“Tenemos que moverlo. No se puede morir aquí… en la entrada… en el puti…” Dijo uno.
“¡A la calle. Sacadlo a la calle. Afuera, a la puta calle!” les gritó el que parecía su jefe.
Yo no sé mucho de estas cosas, pero los instaba a no hacerlo, les decía que podría ser peligroso mover al pobre diablo. Pero los gigantescos canallas ya lo cargaban tomándolo por sus extremidades. Lo empezaron a transportar los diez metros que separaban la puerta de la calle y de la ley. Yo iba acompañándolos, mirando al tipo mecerse y manando la sangre que dejaba un desafortunado rastro tras él.
De pronto, en el aire y entre el balanceo de muñecas y tobillos, el subsecretario tosió con violencia.
Del susto, los rumanos lo soltaron.
Al caer, el subsecretario se despertó definitivamente y empezó a quejarse y a balbucear mientras trataba de incorporarse sin éxito. Era ininteligible lo que intentaba decirnos, le salían puros ruidos guturales, pero era el sonido de su miserable vida que se le trepaba por la garganta. A su alrededor todos estábamos aliviados, reíamos nerviosamente, con también sonidos rarísimos. Así deben sonar las hienas, estoy seguro.
La ambulancia llegó en seguida. España es un lujo de servicios públicos.
Lo subieron a una camilla y empezaron a hacerle preguntas que respondió a vomitonas. Era un show el tipo, pero parecía que estaba salvado.
Pensé en regresar al lugar. Me dirigía a la puerta cuando vi a los tipos de seguridad salir con el funcionario español inmovilizado y su rostro empapado en sangre. Lo tiraron hacia los taxis y ahí se quedó, recargado en uno. ¿Decía algo el infeliz? ¿Mandibuleaba? No, un ruidito se escuchaba sin embargo… El imbécil aún discutía.
Desde afuera vi el edifico entero. Toda una caja de zapatos con luces de neón. Se podían ver las habitaciones y a algunas chicas asomadas, brillando con la parpadeante luz de la ambulancia.
Era grande el antro, para que cupiéramos todos, y aunque no era amenazante, todo lo contrario, buscaba devorarnos sólo para vomitarnos poco después. Se alimentaba de nuestra necesidad de redención, ese era el negocio: intercambiar nuestras ilusiones por lo que pudiéramos pagar. Pero siempre nos devolvía con todo y sus promesas, preparados a enfrentar al mundo un día más, otro más.
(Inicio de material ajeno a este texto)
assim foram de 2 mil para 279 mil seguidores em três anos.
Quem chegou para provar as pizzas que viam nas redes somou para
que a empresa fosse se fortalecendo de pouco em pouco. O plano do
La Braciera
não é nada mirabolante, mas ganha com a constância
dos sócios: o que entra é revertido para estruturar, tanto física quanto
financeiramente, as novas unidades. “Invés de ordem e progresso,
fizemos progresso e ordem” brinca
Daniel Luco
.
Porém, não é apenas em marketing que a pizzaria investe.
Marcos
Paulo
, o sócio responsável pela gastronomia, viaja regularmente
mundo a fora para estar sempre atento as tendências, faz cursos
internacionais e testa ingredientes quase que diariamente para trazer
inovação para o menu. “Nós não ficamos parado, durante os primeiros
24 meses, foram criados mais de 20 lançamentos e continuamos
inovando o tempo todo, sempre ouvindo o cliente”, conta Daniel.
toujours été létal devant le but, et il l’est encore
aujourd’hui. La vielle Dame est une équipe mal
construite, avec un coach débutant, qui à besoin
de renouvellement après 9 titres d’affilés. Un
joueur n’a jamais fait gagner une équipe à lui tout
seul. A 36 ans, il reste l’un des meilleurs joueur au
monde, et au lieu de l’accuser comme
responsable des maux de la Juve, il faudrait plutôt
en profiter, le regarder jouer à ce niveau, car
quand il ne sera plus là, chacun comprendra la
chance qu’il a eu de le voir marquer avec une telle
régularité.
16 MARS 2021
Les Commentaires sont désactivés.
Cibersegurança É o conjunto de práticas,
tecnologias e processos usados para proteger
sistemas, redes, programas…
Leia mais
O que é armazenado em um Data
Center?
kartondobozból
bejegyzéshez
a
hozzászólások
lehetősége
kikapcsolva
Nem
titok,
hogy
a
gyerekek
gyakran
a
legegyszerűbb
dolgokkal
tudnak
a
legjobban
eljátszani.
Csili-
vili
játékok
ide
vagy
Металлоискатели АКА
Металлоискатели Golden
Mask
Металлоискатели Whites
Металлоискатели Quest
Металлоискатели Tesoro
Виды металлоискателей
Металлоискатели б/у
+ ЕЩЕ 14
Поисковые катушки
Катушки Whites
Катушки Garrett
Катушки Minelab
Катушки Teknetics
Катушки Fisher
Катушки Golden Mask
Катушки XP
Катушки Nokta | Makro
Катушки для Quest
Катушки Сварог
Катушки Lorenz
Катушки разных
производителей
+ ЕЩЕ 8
Sin embargo, qué más podíamos hacer, todos pactábamos por la charada. Me estaba sumergiendo en aquello, en su trampa, y ni siquiera ese mundo de seguridades que es la continuidad de la escuela, de la universidad, de maestrías, de las prácticas profesionales, del trabajo, de la jubilación, cumplían en absoluto con lo que parecían, aunque estaba comprobado que se podía vivir de eso. Esas promesas ¡Carajo! Todos sabían que era un fraude, que todo estaba montado. ¿Quién entonces pagaba por todo aquello? A nadie le importaba. El mundo es adicto a la comodidad. Luego, o se es muy gordo, viejo y desilusionado como para quejarse, o muy ladrón, y para qué quejarse.
Salió entonces mi comitiva. Se abrazaban, seguían riendo, se caían.
El lugar iba a cerrar y había que ir a otro, a cualquier parte o a la inconsciencia. Era nuestro destino, todo estaba arreglado. La noche seguía afilada.
En unas horas tendríamos que estar presentes para ceremonias y firmas y estrechar manos y lo que hiciera falta. A través de la prensa justificaríamos toda esa noche de excesos y quién iba a levantar la voz ¿los jodidos contribuyentes? Para eso iban a vernos en los periódicos, para marearse con la jerga institucional y luego dormirse en su mecedura. Que el pueblo se merece a sus gobernantes, esa sí que es una gran verdad, devastadora. Además, después me enteraría que todos en la región estaban comprados. Había auditorias tan, pero tan minuciosas, que los auditores venían a estos mismos antros a verificar la tanga exacta donde se fue a poner hasta el último billete. El plan parecía perfecto.